What needs to be done:
Find the line holding "Bangkapi Market" in the entries below. Give it again exactly, along with every line after it up to and including the line holding "Stop #12 • Intermediate Stop".

Saved entries:
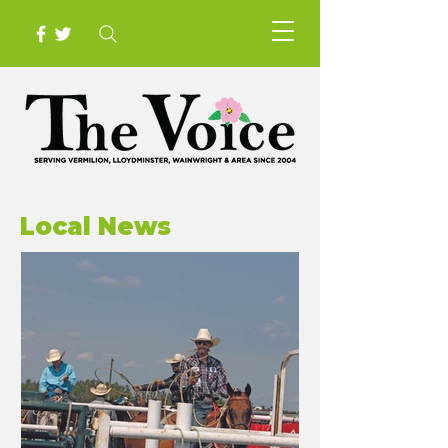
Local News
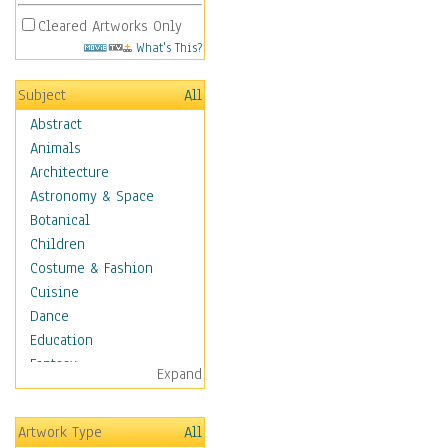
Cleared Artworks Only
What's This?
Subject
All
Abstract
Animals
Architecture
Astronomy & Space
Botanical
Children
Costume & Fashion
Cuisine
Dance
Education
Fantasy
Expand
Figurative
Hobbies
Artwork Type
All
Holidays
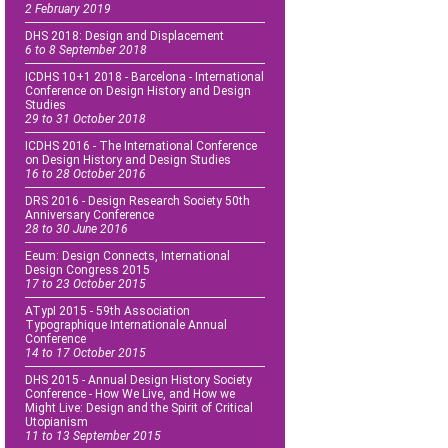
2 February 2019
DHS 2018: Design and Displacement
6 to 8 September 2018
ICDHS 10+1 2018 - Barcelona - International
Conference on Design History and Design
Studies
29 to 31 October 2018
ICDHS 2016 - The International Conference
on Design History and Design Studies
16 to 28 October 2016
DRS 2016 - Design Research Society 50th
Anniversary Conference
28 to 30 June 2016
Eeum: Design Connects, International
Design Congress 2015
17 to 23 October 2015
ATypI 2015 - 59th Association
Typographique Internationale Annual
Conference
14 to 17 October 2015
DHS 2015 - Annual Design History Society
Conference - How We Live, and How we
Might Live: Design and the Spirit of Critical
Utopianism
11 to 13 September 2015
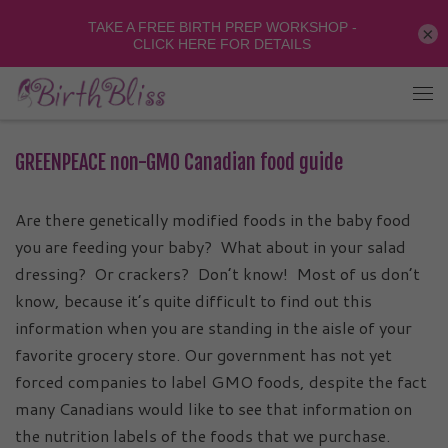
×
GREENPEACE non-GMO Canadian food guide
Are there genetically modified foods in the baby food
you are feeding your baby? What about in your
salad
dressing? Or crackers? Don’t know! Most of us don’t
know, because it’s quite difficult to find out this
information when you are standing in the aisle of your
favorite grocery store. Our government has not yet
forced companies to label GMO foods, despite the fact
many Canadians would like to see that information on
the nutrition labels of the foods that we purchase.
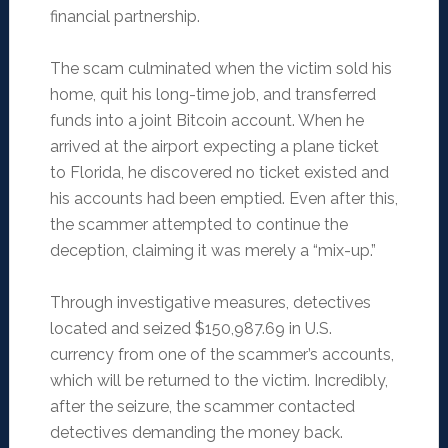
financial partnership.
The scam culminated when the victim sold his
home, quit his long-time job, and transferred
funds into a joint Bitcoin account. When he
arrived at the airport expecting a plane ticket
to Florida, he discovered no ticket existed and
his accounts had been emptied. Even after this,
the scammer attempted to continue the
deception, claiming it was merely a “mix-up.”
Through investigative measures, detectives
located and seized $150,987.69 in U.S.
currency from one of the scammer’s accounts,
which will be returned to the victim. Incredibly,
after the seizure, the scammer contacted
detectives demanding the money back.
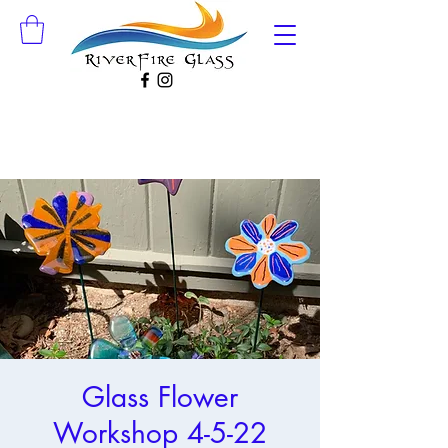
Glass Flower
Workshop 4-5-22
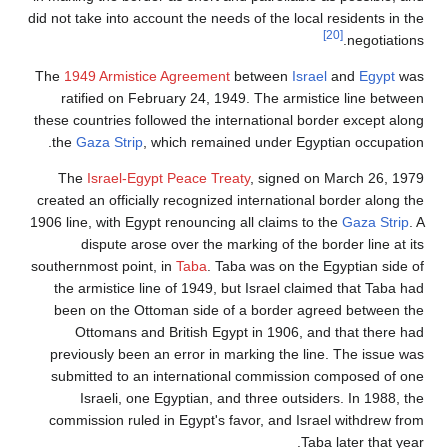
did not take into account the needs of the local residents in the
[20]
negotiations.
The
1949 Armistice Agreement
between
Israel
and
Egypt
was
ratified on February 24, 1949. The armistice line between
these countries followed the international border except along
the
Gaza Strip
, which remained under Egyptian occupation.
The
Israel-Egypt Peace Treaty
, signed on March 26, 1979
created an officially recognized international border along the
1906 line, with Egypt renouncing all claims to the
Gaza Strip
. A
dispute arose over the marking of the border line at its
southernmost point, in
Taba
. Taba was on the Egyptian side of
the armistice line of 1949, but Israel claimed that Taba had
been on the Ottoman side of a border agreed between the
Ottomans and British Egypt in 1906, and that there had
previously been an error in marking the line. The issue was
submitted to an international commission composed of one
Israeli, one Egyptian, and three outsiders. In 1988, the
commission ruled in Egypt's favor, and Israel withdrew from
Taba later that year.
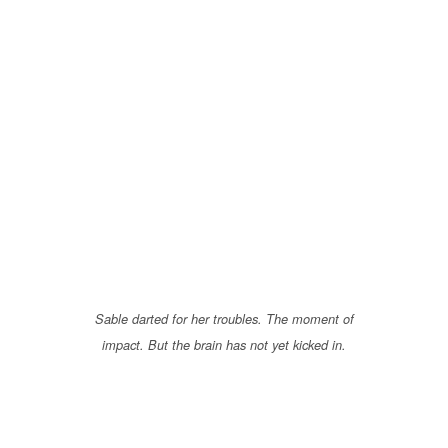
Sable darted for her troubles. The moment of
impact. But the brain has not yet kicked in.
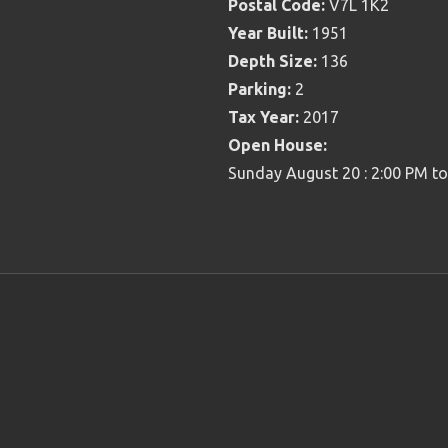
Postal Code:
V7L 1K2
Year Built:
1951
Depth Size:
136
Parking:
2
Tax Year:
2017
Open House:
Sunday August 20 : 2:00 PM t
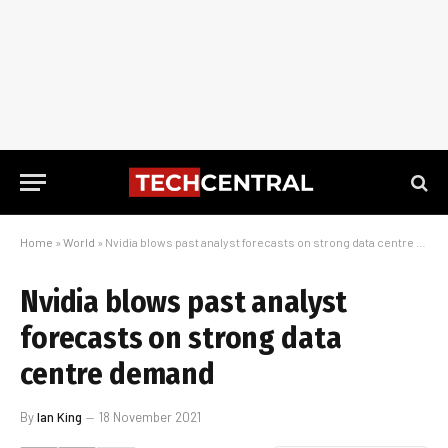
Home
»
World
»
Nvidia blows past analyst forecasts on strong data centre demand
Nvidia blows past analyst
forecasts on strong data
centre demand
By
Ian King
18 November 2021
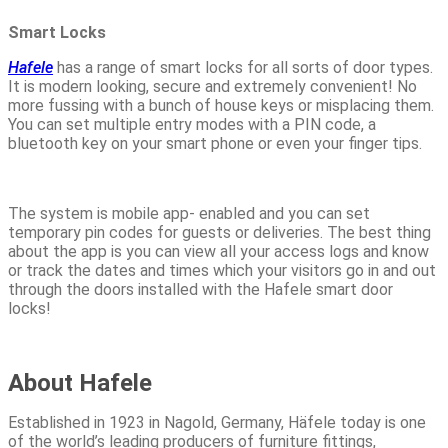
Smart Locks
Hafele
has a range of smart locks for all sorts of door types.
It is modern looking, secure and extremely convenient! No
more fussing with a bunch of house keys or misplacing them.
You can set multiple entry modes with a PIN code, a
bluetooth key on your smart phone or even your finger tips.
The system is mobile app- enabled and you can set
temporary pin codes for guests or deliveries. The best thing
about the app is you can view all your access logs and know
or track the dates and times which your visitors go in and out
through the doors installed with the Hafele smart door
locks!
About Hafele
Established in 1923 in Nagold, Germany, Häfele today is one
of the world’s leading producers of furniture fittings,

---

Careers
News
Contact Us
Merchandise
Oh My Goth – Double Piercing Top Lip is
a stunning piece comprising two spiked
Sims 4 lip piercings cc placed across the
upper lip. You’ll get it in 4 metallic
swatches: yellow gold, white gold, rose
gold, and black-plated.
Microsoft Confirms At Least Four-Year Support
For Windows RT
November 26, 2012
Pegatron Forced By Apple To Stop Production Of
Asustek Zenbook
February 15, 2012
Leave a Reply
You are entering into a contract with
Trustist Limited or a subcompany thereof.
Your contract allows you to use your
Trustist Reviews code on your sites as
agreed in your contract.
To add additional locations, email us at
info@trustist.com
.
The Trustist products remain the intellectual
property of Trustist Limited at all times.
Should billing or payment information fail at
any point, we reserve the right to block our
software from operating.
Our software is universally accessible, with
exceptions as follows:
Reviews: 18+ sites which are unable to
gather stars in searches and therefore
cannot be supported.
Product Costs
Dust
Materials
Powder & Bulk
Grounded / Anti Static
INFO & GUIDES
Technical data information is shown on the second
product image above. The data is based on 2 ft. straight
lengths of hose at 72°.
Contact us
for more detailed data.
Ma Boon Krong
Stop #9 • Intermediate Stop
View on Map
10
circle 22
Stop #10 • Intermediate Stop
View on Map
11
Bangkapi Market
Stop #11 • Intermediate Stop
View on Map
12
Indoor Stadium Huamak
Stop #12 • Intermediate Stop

Reply to the exercise:
Bangkapi Market
Stop #11 • Intermediate Stop
View on Map
12
Indoor Stadium Huamak
Stop #12 • Intermediate Stop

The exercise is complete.